Category Archives: python

#CSTA15

CJ40XdMUcAA263HSo many firsts last week — first time in Dallas, first time at the Computer Science Teachers Association conference, first time presenting at CSTA, first preso on Minecraft…. Lots of cool stuff to report!

My presentation was on Teaching Coding in the Middle School with Minecraft. You can see the preso in Google Presentation form right here. I have wanted to use the power of Minecraft as a bridge to learning coding for some time, so I spent this school year experimenting with different approaches. My preso is a summation of those, with the proviso that I had some very specific goals in mind, which would probably be different from yours. So YMMV, etc. Spoiler alert: I finally settled on the approach used in Adventures in Minecraft book by Martin O’Hanlon and David Whale. It uses Python, and it seemed to work great with my classes.

My Twitter feed blew up the night before, as word got out about my preso. Got to say it was very cool to get all that support, especially from the aforementioned Martin(@martinohanlon) and David(@whaleygeek).  The actual preso was well attended and it seemed to fill a need, as most people were aware of Minecraft and were interested in seeing what they could do with it in their classes. Keep in mind that this was a CS teachers’ conference, so we were looking at that very narrow strip of MC usage.

I got an invitation at the end of my session to present a pre-conference on Minecraft next summer in Denver at ISTE. Cool!

So what I enjoyed about my first CSTA:

  • being at nerd central — coding, cool machines, cool apps, and
  • cool people! Special shoutout to Dr Sarah Guthals(@sarahguthals) from LearntoMod who has a great product and is an awesome fellow traveler on this coding in Minecraft journey sarahme
  • meeting some people I only knew from reading them, like Alfred Thompson(@alfredtwo) and Mark Guzdial, and Laura Blankenship(@lblanken)

 

 

So what’s next? Definitely a determination to learn more Minecraft — modding, servers, coding cool stuff in Python…. and a determination to connect with other educators doing this or interested in doing it.

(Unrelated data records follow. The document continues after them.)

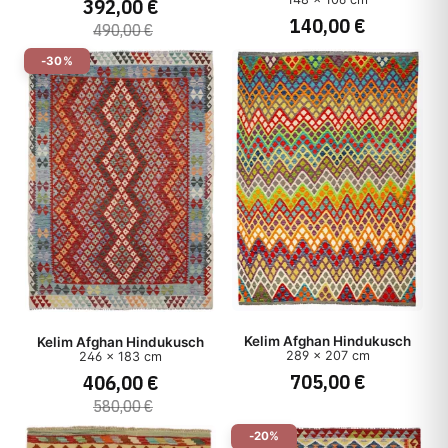
392,00 €
140,00 €
490,00 €
Herstellungsart
-30%
Stil
Preis
Kelim Afghan Hindukusch
Kelim Afghan Hindukusch
289 x 207 cm
246 x 183 cm
705,00 €
406,00 €
580,00 €
-20%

Would also love to connect with some modders and learn more about that…. got to finish my Digital Youth course on learning to mod in Java, follow up on LearntoMod’s growing product, learn some more javascript…. oh, and get ready for school… learn more GameMaker, App Inventor, Small Basic…. got to go!

Coding in Minecraft redux

aim.bookI’ve spent a good part of this quarter in my 8th grade classes trying out some ways to code in Minecraft, as you know if you’ve been following this blog.  See below for various attempts and approaches. I’ve looked at command blocks, LearntoMod, ComputerCraft (using Lua), ScriptCraft (using Javascript), Youth Digital’s Modding in Minecraft (using Java(!))…. They’ve all got features to recommend them, and I’m sure any of them would be awesome in the right situation. I’m not making any blanket thumbs-ups or thumbs-downs.

But here’s what worked best in my class —- something I got from the book Adventures in Minecraft by Martin O’Hanlon and David Whale.  It’s an amalgam of Python, Minecraft, the Bukkit server, and Raspberry Pi. This odd little mutt suited my purposes really well. I call it Mython.

Technical details — you can get a folder with everything you need here, which includes the Bukkit server and the Minecraft/Python API. You’ll need to run Python 2.x (so far), Minecraft 1.6.4, and the current version of Bukkit. Others have ported it to other servers (Forge and CanaryMod), Python 3.x, and more recent versions of Minecraft. I just wanted something that would run with minimal hacking on my part, as time was running out in the quarter.

I had to do some monkeying around with accounts and permissions on my lab computers, and the results required more logins than I was happy with, but that can be fixed for next year. The important thing is that I was able to achieve my goal of introducing a text-based programming environment that was accessible to my 8th graders and did some fun and cool stuff in Minecraft. Mission accomplished!

Students were able to build magic bridges, instant houses, and “draw” in luscious Minecraft 3D with turtles! And if you know me, you know I’m a big turtle fan.

Not only that, but the authors were incredibly helpful in answering questions that I posted on their forum. So yeah, you can say I’m a fan. Can’t wait to fine tune it for next year!

I asked the students how they liked it compared to the other approaches, and someone said, “It’s about 4000 times better!” Good enough for me!